Top of Entries supplied

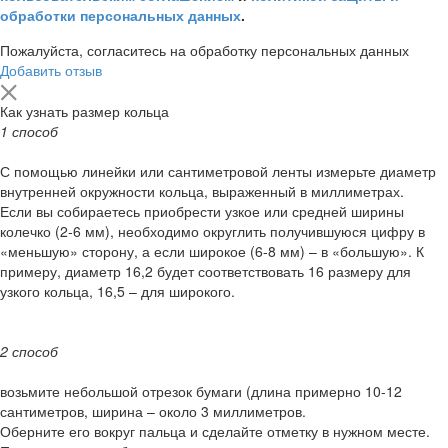
обработки персональных данных
.
Пожалуйста, согласитесь на обработку персональных данных
Добавить отзыв
Как узнать размер кольца
1 способ
С помощью линейки или сантиметровой ленты измерьте диаметр
внутренней окружности кольца, выраженный в миллиметрах.
Если вы собираетесь приобрести узкое или средней ширины
колечко (2-6 мм), необходимо округлить получившуюся цифру в
«меньшую» сторону, а если широкое (6-8 мм) – в «большую». К
примеру, диаметр 16,2 будет соответствовать 16 размеру для
узкого кольца, 16,5 – для широкого.
2 способ
возьмите небольшой отрезок бумаги (длина примерно 10-12
сантиметров, ширина – около 3 миллиметров.
Оберните его вокруг пальца и сделайте отметку в нужном месте.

Bottom of Entries supplied

Take the lines above from the one containing "Пожалуйста, согласитесь на" to the one containing "колечко (2-6 мм), необходимо" and retype them exactly, both ends included, with nothing added.

Пожалуйста, согласитесь на обработку персональных данных
Добавить отзыв
Как узнать размер кольца
1 способ
С помощью линейки или сантиметровой ленты измерьте диаметр
внутренней окружности кольца, выраженный в миллиметрах.
Если вы собираетесь приобрести узкое или средней ширины
колечко (2-6 мм), необходимо округлить получившуюся цифру в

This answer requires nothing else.